CLOUDY WITH A CHANCE OF MEATBALLS
Cloudy With a Chance of Meatballs is based on a popular childrens book by husband and wife writing/illustrating team Judi and Ron Barrett. The book was originally published in 1978 and has become a minor classic. The Barretts also produced a sequel Pickles to Pittsburgh (1997). The book is substantially different to the film, especially in that all of the central characters in the film do not exist. The book is largely a story being told by a grandfather to his two children about the town of Chewandswallow where it always rains food. The story is not much more than a description of the various food types that fall there.
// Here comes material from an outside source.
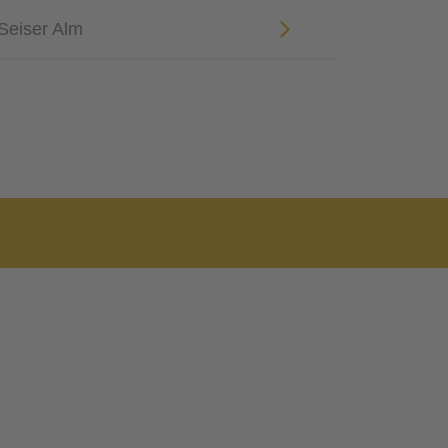
 Seiser Alm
The film has extruded that back to tell an origin story of how such weather came about.
Cloudy With a Chance of Meatballs is the most fun one has had in a childrens animated film in some time. Even more so than the book, the film is a work of delirious absurdism that delights in the sheer nonsensical visions of food items falling from the sky denizens of the town have snowball fights and go skiing amid a town that has turned into a giant-sized valley of ice cream; Flint creates a palace of jelly for Sam where the two of them have delight bouncing off the walls, visiting wobbling recreations of famous works of art and diving into a pool to hang there suspended like flies in amber; the townspeople head out to sea aboard a flotilla of toasted sandwiches boats to escape the storm; the Eiffel Tower is impaled as a giant-sized BLT. The film becomes even more demented when Flint and co set out in his flying car to turn the machine off where they are waylaid by flying pieces of pizza in a dogfight; where a river of hot cooking oil becomes the equivalent of a river of lava in an adventure film; where they use marshmallows as torches to light their way; of ambulatory and dancing fried chickens; and a climactic attack by killer gummy bears (which the monkey disposes of by eating them because they are its favourites).
As with much animation being produced at the moment, Cloudy With a Chance of Meatballs premiered in the Real-D 3-D process. Visually, it has a giddy effervescence that suggests it is in 3-D even when the film is being watched flat. Even though Lord and Miller adopt a traditional squash and stretch stylism for their characters, a huge degree of detail has gone into the background. The film has an enormously endearing sense of humour most humour in animated/family films is so facile and cutsie or forcedly trying to be funny that I immediately switch off. Here through there are a considerable number of genuine laughs to be found be it Flint getting Sams foot in his eye as she sits on the edge of the pier, in watching Mr Lockwoods eyebrows or his attempts to use the computer. It is a film that works just as enjoyably for adults as it does the intended kid audience.
Cloudy With a Chance of Meatballs 2 (2013) was a sequel.